Kawasaki hired Erv Kanemoto to be Nixon's race mechanic for the 1973 season marking the beginning of a successful partnership between the two men that continued until Nixon retired as a competitive racer in 1979. Nixon led the 1973 Daytona 200 only to retire when his engine seized but then won three consecutive road races on the AMA calendar with victories in Loudon, Laguna Seca and Pocono. At Ontario, Duhamel led a Kawasaki podium sweep with teammates Nixon and Art Baumann finishing second and third. Kawasaki's domination during this period led motorsports journalists to dub the team as "the Green Meanies", in reference to their lime green paint scheme. Nixon ended the 1973 Grand National Championship ranked third behind Kenny Roberts (Yamaha) and Gary Scott (Harley-Davidson) and was named the 1973 AMA Road Racing Champion. Despite their success, Nixon and Kanemoto struggled financially while racing for Kawasaki and decided to sign a contract to race for the Suzuki factory team in 1974.

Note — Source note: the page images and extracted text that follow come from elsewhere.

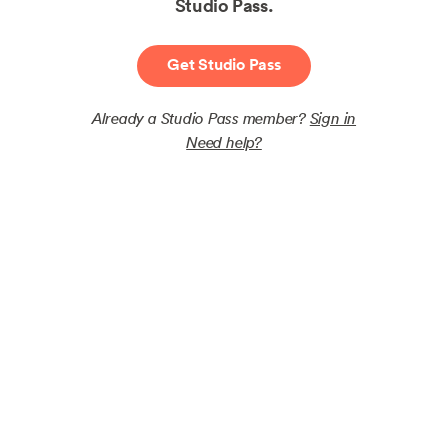
Studio Pass.
Get Studio Pass
Already a Studio Pass member?
Sign in
Need help?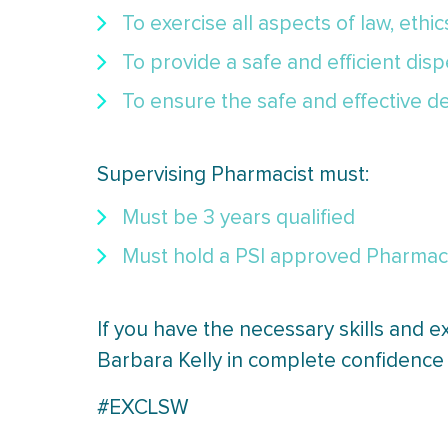
To exercise all aspects of law, ethi
To provide a safe and efficient dis
To ensure the safe and effective de
Supervising Pharmacist must:
Must be 3 years qualified
Must hold a PSI approved Pharmacy 
If you have the necessary skills and e
Barbara Kelly in complete confidence 
#EXCLSW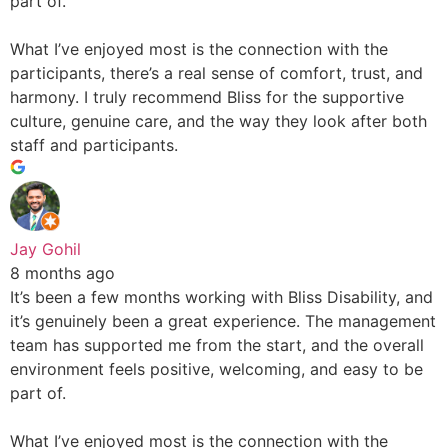
part of.
What I’ve enjoyed most is the connection with the
participants, there’s a real sense of comfort, trust, and
harmony. I truly recommend Bliss for the supportive
culture, genuine care, and the way they look after both
staff and participants.
Jay Gohil
8 months ago
It’s been a few months working with Bliss Disability, and
it’s genuinely been a great experience. The management
team has supported me from the start, and the overall
environment feels positive, welcoming, and easy to be
part of.
What I’ve enjoyed most is the connection with the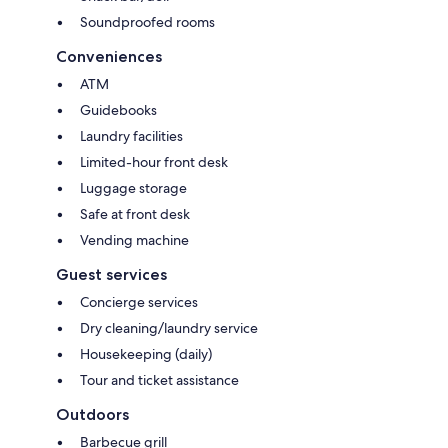
Soundproofed rooms
Conveniences
ATM
Guidebooks
Laundry facilities
Limited-hour front desk
Luggage storage
Safe at front desk
Vending machine
Guest services
Concierge services
Dry cleaning/laundry service
Housekeeping (daily)
Tour and ticket assistance
Outdoors
Barbecue grill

Nixon was leading the 1974 Daytona by 11 seconds and appeared to be poised for victory when he crashed on the 37th lap, allowing Giacomo Agostini (Yamaha) to win the race. He recovered to win the 1974 Loudon Classic, marking the fourth time he had won the event. Barry Sheene lobbied Suzuki to allow Nixon to join the Suzuki MotoGP team at the Dutch TT however, Nixon was seriously injured while testing a Suzuki RG 500 in Japan and, was forced to miss the 1975 season while recovering from his injuries. The 1973 oil crisis severely impacted all forms of motorsports in the United States and Suzuki made the decision to withdraw their team from the AMA national championship at the end of the 1975 season, leaving Nixon without a job.

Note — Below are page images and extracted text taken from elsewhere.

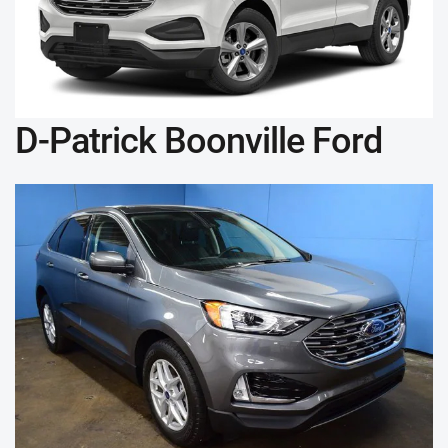
D-Patrick Boonville Ford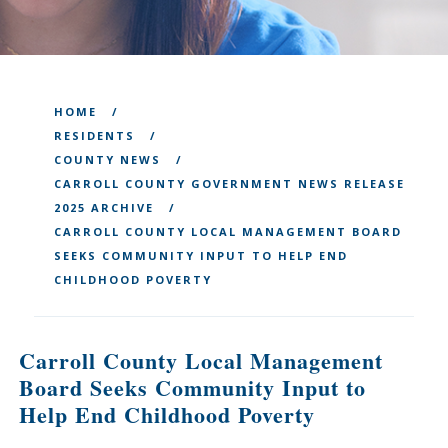
HOME
RESIDENTS
COUNTY NEWS
CARROLL COUNTY GOVERNMENT NEWS RELEASE
2025 ARCHIVE
CARROLL COUNTY LOCAL MANAGEMENT BOARD
SEEKS COMMUNITY INPUT TO HELP END
CHILDHOOD POVERTY
Carroll County Local Management
Board Seeks Community Input to
Help End Childhood Poverty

===1976 Formula 750 Controversy===
Nixon and Kanemoto then decided to compete in the 1976 Formula 750 championship using a Kawasaki KR750 with a redesigned frame fabricated by Kanemoto. They began the season by finishing second to Johnny Cecotto (Yamaha) at the Daytona 200. At the following round held in Venezuela, Nixon initially appeared to have won the race until race organizers reversed the decision and awarded the victory to Steve Baker (Yamaha). During the race, Baker had experienced a mechanical problem and made a pit stop for adjustments. He returned to the circuit one lap behind but, directly in front of the race leaders. After the conclusion of the race, organizers announced that a scoring error had occurred and awarded Baker the victory. Nixon appealed the results to the FIM, but the appeal would not be heard until the conclusion of the season.

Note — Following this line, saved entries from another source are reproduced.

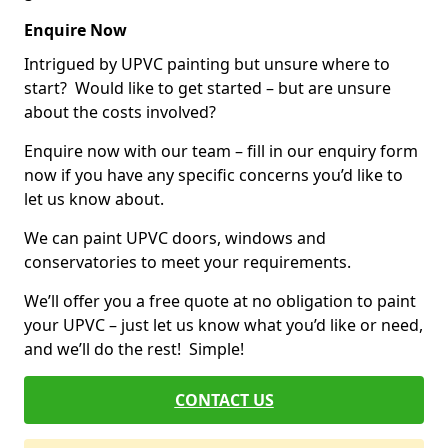
Enquire Now
Intrigued by UPVC painting but unsure where to
start? Would like to get started – but are unsure
about the costs involved?
Enquire now with our team – fill in our enquiry form
now if you have any specific concerns you’d like to
let us know about.
We can paint UPVC doors, windows and
conservatories to meet your requirements.
We’ll offer you a free quote at no obligation to paint
your UPVC – just let us know what you’d like or need,
and we’ll do the rest! Simple!
CONTACT US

Nixon subsequently battled with Víctor Palomo (Yamaha) for the championship points lead until the end of the season with Palomo leading Nixon 61 to 47. If Nixon's appeal had been successful, the 15 points from winning the Venezuelan round would have given Nixon the world championship over Palomo by one point, 62 to 61. However, at the end of the season, an FIM Jury ruled that since race organizers failed to provide time sheets, the Venezuelan round failed to qualify for the World Championship, thus denying Nixon the chance to become the first American to win an FIM road racing world championship. Instead, Steve Baker became known as the first American road racing world champion when he won the 1977 Formula 750 championship. Nixon's performance in 1976 earned him the inaugural AMA Pro Athlete of the Year Award.

==Later life and death==
After competing on a Yamaha TZ750 during the 1979 season, Nixon retired from competition at the age of 36. Nixon was inducted into the AMA Motorcycle Hall of Fame in 1998 and the Motorsports Hall of Fame of America in 2003. Kanemoto went on to win World Championships with riders Freddie Spencer and Eddie Lawson and was himself inducted into the Motorcycle Hall of Fame in 2001.

Nixon continued to race in historic motorsport events as a member of Team Obsolete in the AHRMA Historic National Series. At the age of 54, he once again claimed a victory at Daytona in the 1995 BMW Battle of the Legends class over fellow Hall of Fame member David Aldana. In 2005, Nixon rode a 1972 Triumph Trident to win the AHRMA Formula Vintage National Championship. MotoGP champion Nicky Hayden attended dirt-track races as a child where his father competed against Nixon. Nixon befriended the Hayden family and became an early supporter of the younger Hayden's motorcycle racing career.

Nixon operated a hobby shop specializing in radio-controlled cars and supported the local racing community by converting a building behind the hobby shop into the Cockeysville Astrodome Racers Club that allowed local racing enthusiasts race their radio-controlled cars against one another. He also tested motorcycles for the locally produced syndicated public television automotive review program MotorWeek.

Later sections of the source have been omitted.